Domanda

Perché Gesù digiunava?

Risposta
Il digiuno è una pratica presente in tutta la Scrittura. Nella Bibbia, il digiuno consiste solitamente in un’astensione volontaria e totale dal cibo per un periodo determinato, allo scopo di dedicarsi alla ricerca di Dio. Il digiuno nega alla nostra carne ciò che desidera, affinché possiamo concentrarci più chiaramente sul rafforzamento del nostro spirito.

Non sembra che Gesù digiunasse spesso. Infatti, i suoi critici lo condannavano perché "mangiava e beveva" (Matteo 11:19). Nelle Scritture c’è un solo caso documentato in cui Gesù digiunò. Questo digiuno seguì immediatamente il suo battesimo (Matteo 3:13), che inaugurò il ministero pubblico di Gesù. Matteo 4:1-2 dice che Gesù fu condotto dallo Spirito Santo nel deserto per digiunare per quaranta giorni e quaranta notti. Durante quel periodo di digiuno, Gesù fu ripetutamente tentato dal diavolo. Questo periodo di prova lo preparò al ministero triennale che avrebbe cambiato il mondo.

Durante quei quaranta giorni, quando la carne di Gesù era al suo punto più debole, Egli sopportò le incessanti tentazioni di Satana. Satana gli offrì alternative al piano di Dio, compromessi che avrebbero soddisfatto i Suoi desideri naturali e attacchi alla Sua stessa identità di Figlio di Dio (Matteo 4:3). Gesù usò la Parola di Dio, non la propria forza, per sconfiggere quelle tentazioni e rimanere vittorioso sul peccato. Ci ha dimostrato che il digiuno può rafforzarci spiritualmente quando lo usiamo per avvicinarci a Dio.

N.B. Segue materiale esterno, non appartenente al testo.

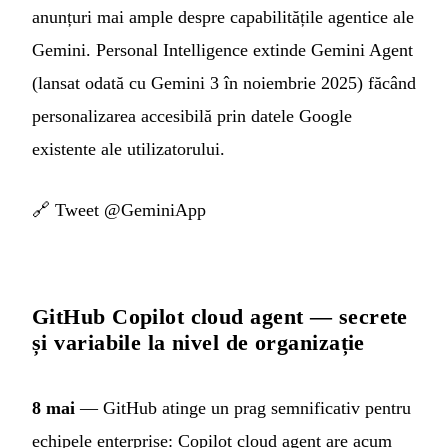
anunțuri mai ample despre capabilitățile agentice ale
Gemini. Personal Intelligence extinde Gemini Agent
(lansat odată cu Gemini 3 în noiembrie 2025) făcând
personalizarea accesibilă prin datele Google
existente ale utilizatorului.
🔗
Tweet @GeminiApp
GitHub Copilot cloud agent — secrete
și variabile la nivel de organizație
8 mai
— GitHub atinge un prag semnificativ pentru
echipele enterprise: Copilot cloud agent are acum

Dopo il digiuno di Gesù, il diavolo lo lasciò e "gli si presentarono gli angeli per servirlo" (Matteo 4:11). Luca 4:14 conclude il racconto di questo periodo di prova dicendo: "Gesù tornò in Galilea nella potenza dello Spirito". Aveva vinto la tentazione ed era pronto ad abbracciare lo scopo per cui il Padre lo aveva mandato. Non avrebbe fatto affidamento sulla Sua umanità per compiere miracoli, liberare gli oppressi o sconfiggere la morte. Il digiuno era un modo per affermare il dominio sulla Sua natura umana, in modo da vivere ogni momento guidato dalla "potenza dello Spirito" (Luca 10:21). Egli ha dato l’esempio a noi che "non siamo nel regno della carne, ma nel regno dello Spirito" (Romani 8:9). Se il Figlio di Dio non si è affidato alla Sua carne per vivere in obbedienza a Dio, allora non possiamo farlo nemmeno noi.